Governments are trying to remain competitive in an increasingly global economy. To do so, they must control their overall expenditures, including spending on health care and thus on pharmaceuticals. As a result, pharmaceutical price regulation has become endemic in virtually every country, and price controls are getting broader and tougher. This trend has significant implications not only for the future of the pharmaceutical industry and its spending on research and development, but on the health of patients worldwide.

The pharmaceutical industry, more than most other industries, is particularly vulnerable to regulation because research and development (R&D) is an unusually large component of its total costs. Pharmaceutical spending on R&D is approximately 13 to 20 percent of current sales. However, the R&D for drugs being sold today occurred 12 to 15 years ago. To appropriately calculate the percentage of the total costs of bringing those drugs to market, the time value of money must be included (that is, the interest foregone on that R&D spending between the time it is invested and the time the revenues come in). Once we take this opportunity cost of funds into account, R&D accounts for over 30 percent of total costs on a discounted present value basis.

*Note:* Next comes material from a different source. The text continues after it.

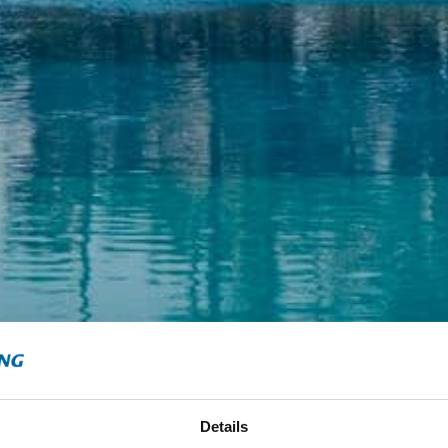
Details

It costs over US$400 million per new drug launched. Factored into this are the many failures for every success, and the opportunity cost of funds. More innovative drugs tend to cost more than more imitative ones because of longer delays, larger and longer clinical trials, and because of greater failure rates. If the expected return on R&D decreases, then there will be a shift toward the more imitative rather than innovative drugs.

Pharmaceutical R&D is a joint cost in the sense that one cannot easily attribute that cost to patients in any particular country. So, whereas one could say that the costs of distributing drugs in Canada are a marginal cost of serving Canadians, the costs of R&D are a global cost that once incurred serves all patients worldwide. This is good in that we all benefit from pharmaceutical R&D, but it is difficult in that there is the question of who pays for the joint costs. As well, there are usually one or two plants worldwide that supply a number of drugs to all countries. The capital of these plants is another global joint cost, and again the issue is how that cost is divided up among patients in different countries.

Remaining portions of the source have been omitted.